A large-scale cybercrime operation has been discovered that is targeting Android TVs, eCos devices, and set-top boxes in order to ensnare the compromised devices in a DDoS botnet.
Named ‘Bigpanzi’ by experts with Chinese cybersecurity firm Qianxin X Laboratory, the cybercriminal gang has been active since 2015. Unlike other botnets spreading via zero-day or N-day vulnerabilities, Bigpanzi delivers malware through pirated movie and TV apps or firmware updates containing a backdoor.
The researchers said they discovered around 170,000 Android TVs infected with unknown malware, mainly located in Brazil, although it might be just the tip of the iceberg. Qianxin believes that Bigpanzi is the same threat actor behind the Pandora botnet first spotted in September 2023.

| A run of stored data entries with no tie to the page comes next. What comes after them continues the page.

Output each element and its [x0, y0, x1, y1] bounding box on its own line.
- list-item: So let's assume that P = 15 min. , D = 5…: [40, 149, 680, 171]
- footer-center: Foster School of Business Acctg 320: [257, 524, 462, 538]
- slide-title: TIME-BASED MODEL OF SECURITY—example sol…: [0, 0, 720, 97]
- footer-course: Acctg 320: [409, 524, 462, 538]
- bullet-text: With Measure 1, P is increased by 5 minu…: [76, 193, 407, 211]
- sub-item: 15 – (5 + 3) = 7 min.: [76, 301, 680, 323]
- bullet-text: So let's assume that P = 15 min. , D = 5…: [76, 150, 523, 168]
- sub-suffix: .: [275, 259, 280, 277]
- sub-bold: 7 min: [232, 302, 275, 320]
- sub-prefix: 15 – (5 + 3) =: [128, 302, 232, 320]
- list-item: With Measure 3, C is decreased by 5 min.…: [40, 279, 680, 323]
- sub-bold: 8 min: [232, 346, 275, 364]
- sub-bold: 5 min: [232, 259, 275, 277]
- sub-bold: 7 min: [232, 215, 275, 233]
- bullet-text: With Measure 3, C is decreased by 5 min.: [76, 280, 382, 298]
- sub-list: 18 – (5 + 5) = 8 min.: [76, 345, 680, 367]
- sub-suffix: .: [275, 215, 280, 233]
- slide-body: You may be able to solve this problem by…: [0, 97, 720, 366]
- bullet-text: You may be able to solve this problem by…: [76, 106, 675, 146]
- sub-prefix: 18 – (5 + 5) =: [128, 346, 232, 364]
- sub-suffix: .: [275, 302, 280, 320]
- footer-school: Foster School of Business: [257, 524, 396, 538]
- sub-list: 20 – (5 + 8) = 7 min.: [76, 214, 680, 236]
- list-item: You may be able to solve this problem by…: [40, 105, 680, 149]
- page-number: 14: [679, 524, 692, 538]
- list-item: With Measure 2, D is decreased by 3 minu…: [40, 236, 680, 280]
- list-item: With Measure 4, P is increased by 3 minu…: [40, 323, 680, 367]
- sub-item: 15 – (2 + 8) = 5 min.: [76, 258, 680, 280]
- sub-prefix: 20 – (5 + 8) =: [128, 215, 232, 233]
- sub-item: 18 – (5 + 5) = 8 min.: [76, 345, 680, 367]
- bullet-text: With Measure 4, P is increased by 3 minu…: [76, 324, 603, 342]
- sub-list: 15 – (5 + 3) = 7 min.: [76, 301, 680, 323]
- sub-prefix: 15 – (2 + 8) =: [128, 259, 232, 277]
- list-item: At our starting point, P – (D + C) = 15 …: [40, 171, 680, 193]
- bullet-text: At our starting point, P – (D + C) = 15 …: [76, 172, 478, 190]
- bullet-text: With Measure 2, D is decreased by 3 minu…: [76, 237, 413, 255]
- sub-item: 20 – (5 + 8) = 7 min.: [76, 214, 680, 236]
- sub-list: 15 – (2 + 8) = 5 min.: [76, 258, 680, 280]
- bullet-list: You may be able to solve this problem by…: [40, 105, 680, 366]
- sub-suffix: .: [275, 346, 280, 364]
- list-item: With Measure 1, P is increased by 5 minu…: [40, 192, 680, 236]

“Bigpanzi's menace extends beyond the infamous DDoS attacks. It can misuse controlled Android TVs and set-top boxes to disseminate any form of visual or audio content, unbound by legal constraints,” the report said.
The investigation into the gang began after the researchers spotted a suspicious ELF file on VirusTotal named ’pandoraspear.’ An analysis revealed nine hardcoded command-and-control domain names, two of which the researchers were able to hijack. They observed a peak of 170,000 daily active bots. The group retaliated with DDoS attacks to force the domains offline and manipulated the hosts files of the infected devices, limiting the researchers’ ability to track the gang’s activities.
Bigpanzi is not the first cybercriminal gang to abuse smart TVs and set-top boxes for nefarious purposes. Last year, a vast ad fraud botnet was discovered that involved thousands of cheap Android-based mobile phones, tablets, and TV boxes infected with the Triada backdoor. The goal of the operation dubbed “Peachpit” was to install malicious apps on the infected devices that would display unwanted ads.
In May, Trend Micro shed light on another cybercrime enterprise known as Lemon Group that was using millions of pre-infected Android smartphones worldwide to carry out their malicious operations.